I once had someone I greatly respect tell me I get too personally involved in things in order to try and control them, and therefore keep repeating the same old cycles. Well, all that has undeniably come to a screeching halt. I have no control over this situation or the people involved. They will have to walk their own path, as painful as that may be. And it will be. I cannot fix it this time. I cannot fix the one person that needs it the most. I’ve done street ministry, deliverance ministry, been on prayer teams, prayed for, counseled and helped drug addicts, prostitutes, ex-cons, troubled teens, struggling couples, even a daughter in devastating pain from personal loss of her own. But I cannot help this person, this time. This person whom I love from the depths of my heart and know all too well the road she has chosen. It will not be glamorous as may be believed. The hardest thing to do is to sit back and watch it happen. But that is what I have to do. I can’t even control my own story, much less this one. I can only walk the dimly lit path before me to the best of my ability. And my only word from God at this time for this person is to ‘love her … like Jesus’. I’m not even sure I know exactly what that means anymore.
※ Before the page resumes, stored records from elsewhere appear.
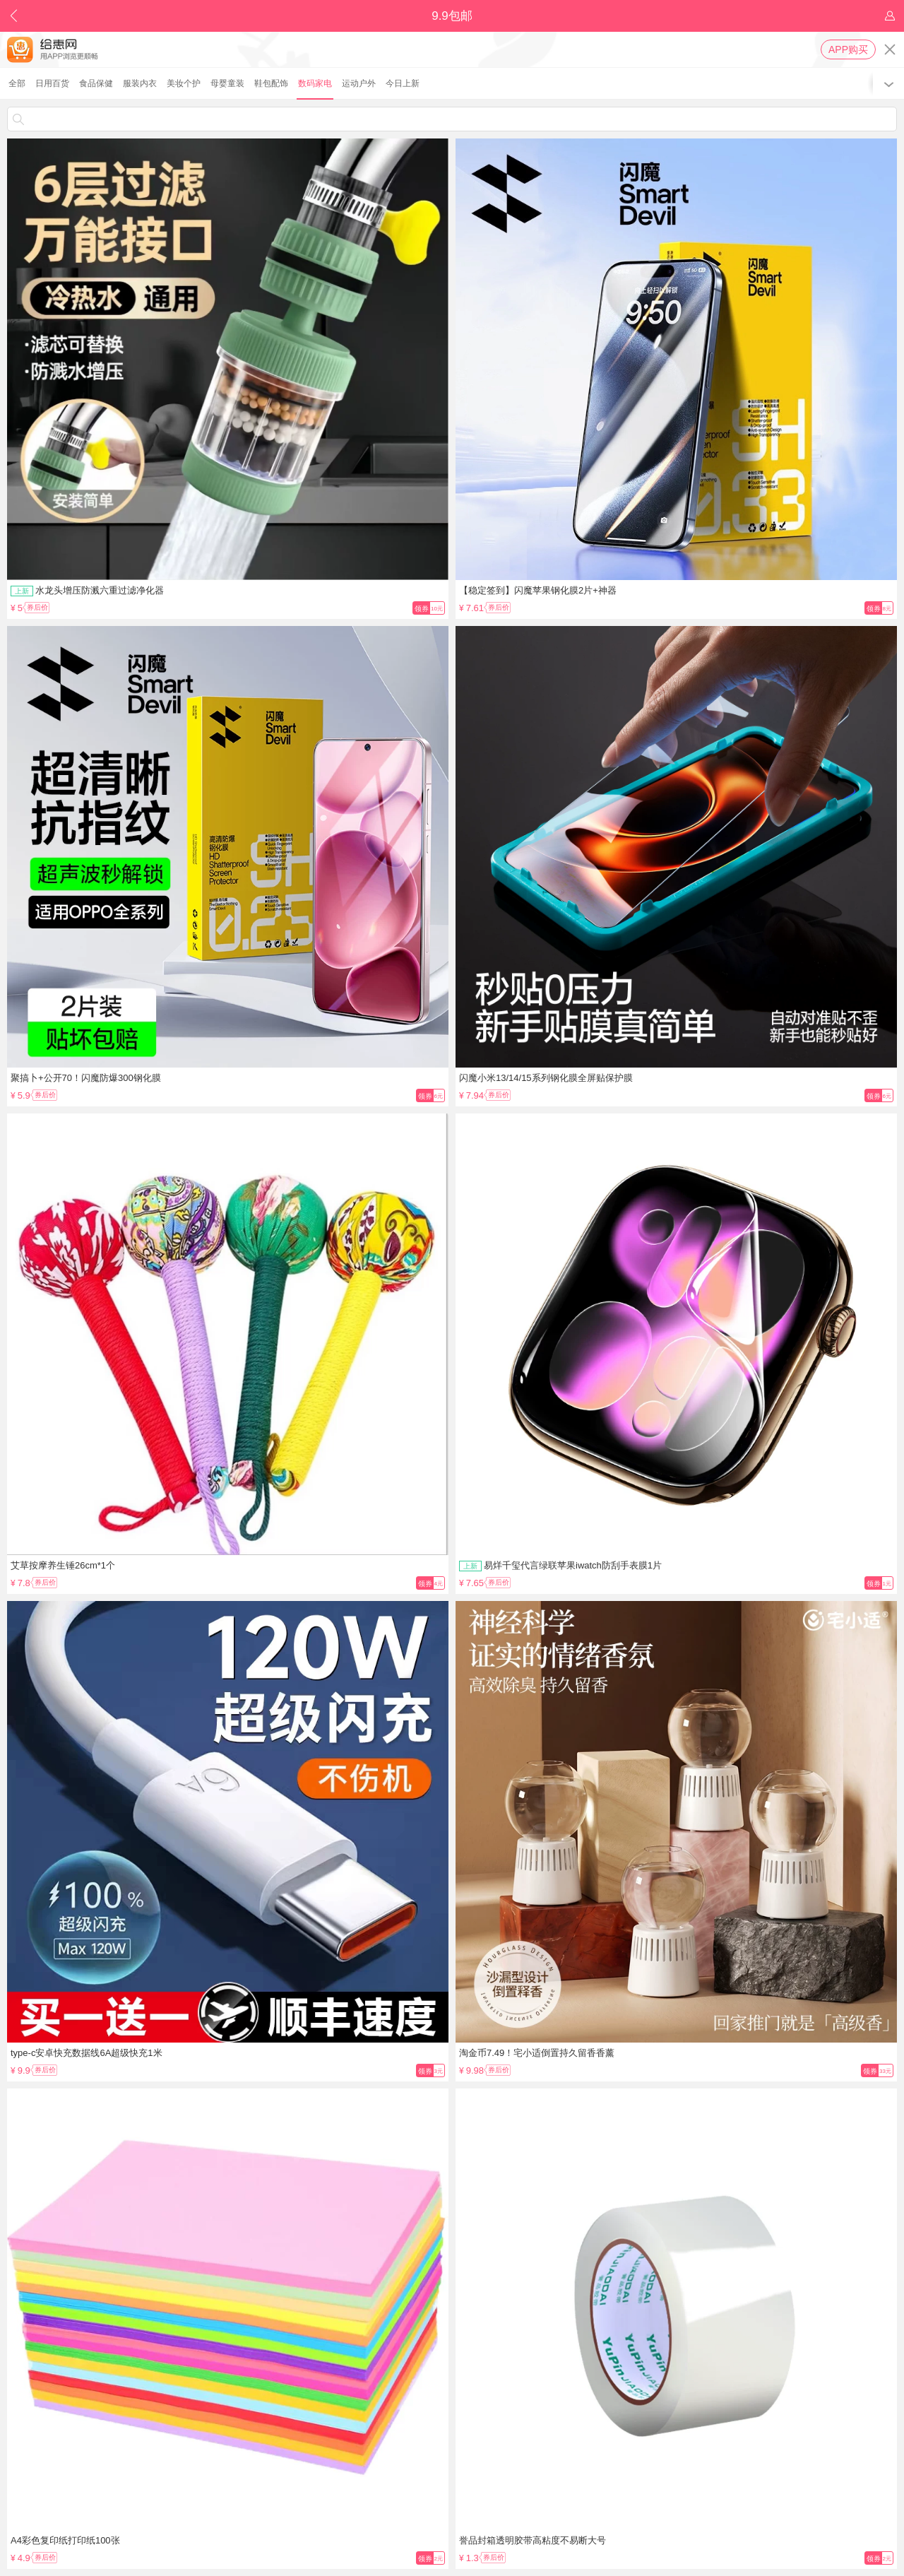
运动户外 (359, 83)
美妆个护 (184, 83)
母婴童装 (227, 83)
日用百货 (52, 83)
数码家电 (315, 83)
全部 (16, 83)
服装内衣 (140, 83)
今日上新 (403, 83)
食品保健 (96, 83)
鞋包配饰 (271, 83)
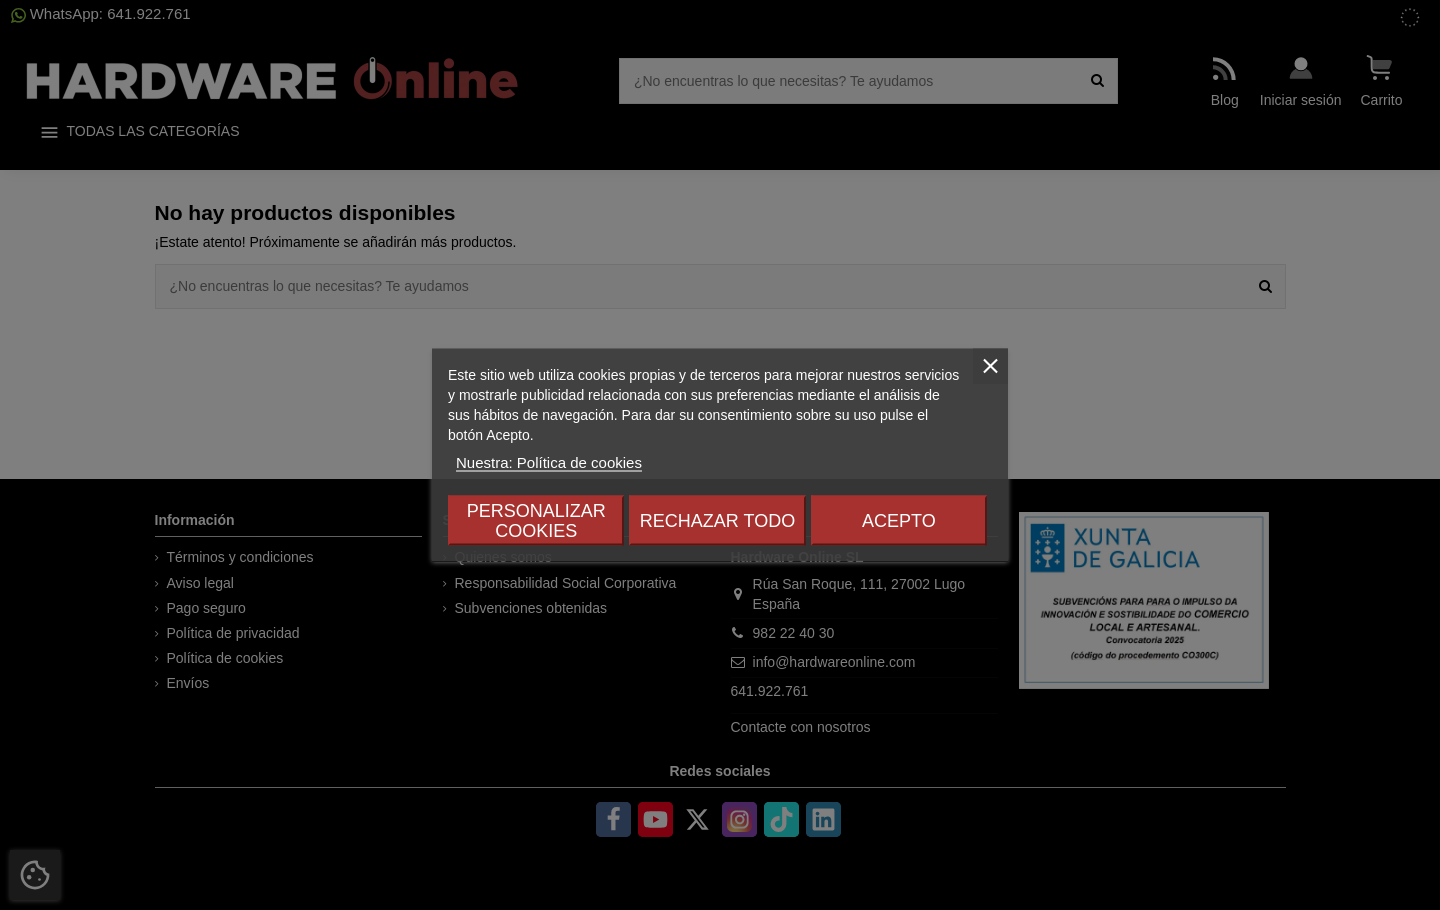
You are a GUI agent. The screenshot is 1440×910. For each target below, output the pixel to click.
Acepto (899, 521)
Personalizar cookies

Yet, I do know God isn’t finished with this book. It may feel like the end, but the end has not yet been written. Even though this one chapter has ended with sadness and grieving for what was and what could have been, and the next one will be incredibly difficult to get through, as well, God is the author who holds the pen. This is HIS book. He can write it much better than I. Only He can make the necessary changes in the characters and in their situations to give this story a beautiful ending. Or not.
I will continue to try and find the courage to keep treading water, (more like flounder about without a life vest). And if I go under, my only hope is that I will not fall into some dark abyss but deeper into God. I’m holding out for the latter.
In conclusion, I can say that at least our family has their lives. There is breath within each of us … still. For that, I am thankful. And will be thankful for every breath after. God is still good. I can honestly say I still believe that. I believe He is the author and finisher of our faith, of all things. So for that I am also thankful. He hasn’t done this to punish anyone. None of this has happened because He is mean or because He is mad. But He doesn’t always do things the way we want or expect or that we in our human mind can conceive is best. Only He writes a person’s story from beginning to end the way He knows is best for them. He won’t break someone’s will, but He does change a heart and can rewrite the story better than before. If we allow Him.